China has defended its business practices after U.S. Commerce Secretary Gina Raimondo said American firms had told her that China had become “uninvestible” and “too risky.”
Asked to respond to the comments Raimondo made in China, the spokesperson for the Chinese embassy in Washington, Liu Pengyu said that most of the 70,000 U.S. firms doing business in China wanted to stay, that nearly 90% were profitable, and that Beijing was working to further ease market access for foreign companies.
“China is actively advancing its high-level opening-up and making efforts to provide a world-class, market-oriented business environment governed by a sound legal framework,” he said. “China will only open its doors even wider to the outside world.”
The Commerce Department declined to comment.
Raimondo is in Shanghai on Wednesday for the last day of meetings before returning to the United States.
Asked what her message was to U.S. business in China, Raimondo said: “The message is to continue to do what you’re doing. We want you here investing, growing.”
She said on Tuesday that U.S. companies had complained to her that China has become “uninvestible,” pointing to fines, raids and other actions that have made it risky to do business in the world’s second-largest economy. She is pressing China to take actions to improve business conditions.
The comments, made to reporters aboard a high-speed train as her delegation of U.S. officials headed from Beijing to Shanghai, provided a bleak picture of how American firms view China, and were the most blunt Raimondo has made on her trip.
“Increasingly I hear from American business that China is uninvestible because it’s become too risky,” she said.
Raimondo said American firms are facing new challenges, among them “exorbitant fines without any explanation, revisions to the counterespionage law, which are unclear and sending shockwaves through the U.S. community; raids on businesses – a whole new level of challenge and we need that to be addressed.”
She said there was “no rationale given” for Chinese actions against chipmaker Micron Technology (MU.O), whose products were restricted by Beijing this year, and rejected any comparisons to U.S. export controls. Raimondo said this week she did not pull any punches in meeting with Chinese officials discussing the concerns of U.S. businesses, including raising the treatment of Micron.
Raimondo in opening remarks at a meeting Wednesday with Shanghai Party Secretary Chen Jining struck a positive tone saying she wanted to discuss “concrete ways that we can work together to accomplish business goals and to bring about a more predictable business environment, a predictable regulatory environment and a level playing field for American businesses.”
Chen said a stable relationship between China and the United States was crucial for the world. He said Shanghai has the highest concentration of U.S. businesses.
“The business and trade ties serve the role as stabilizing ballast for bilateral ties. However, the world today is quite complicated. The economic rebound is a bit lackluster.
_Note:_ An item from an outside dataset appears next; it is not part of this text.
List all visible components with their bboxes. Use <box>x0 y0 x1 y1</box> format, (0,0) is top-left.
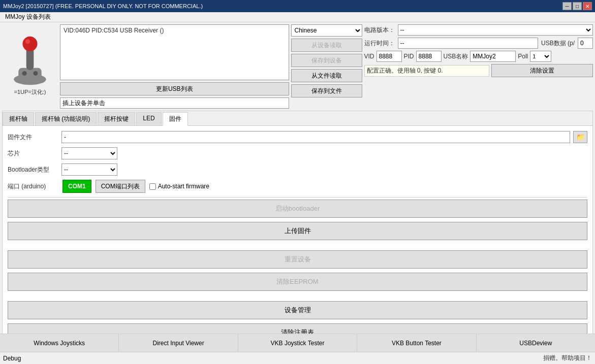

So stable bilateral ties in terms of trade and business is in the interest of two countries” and also the world community.
She will visit New York University’s Shanghai campus as well as Shanghai Disneyland on Wednesday, a joint venture of Walt Disney (DIS.N) and Chinese state-owned Shendi Group and hold a press conference at a Boeing (BA.N) Shanghai facility before departing.
Raimondo, who has said China is blocking tens of billions of dollars in deliveries of Boeing airplanes to Chinese airlines, said she raised the airlines’ refusal to accept delivery of Boeing 737 MAX airplanes but won no commitments.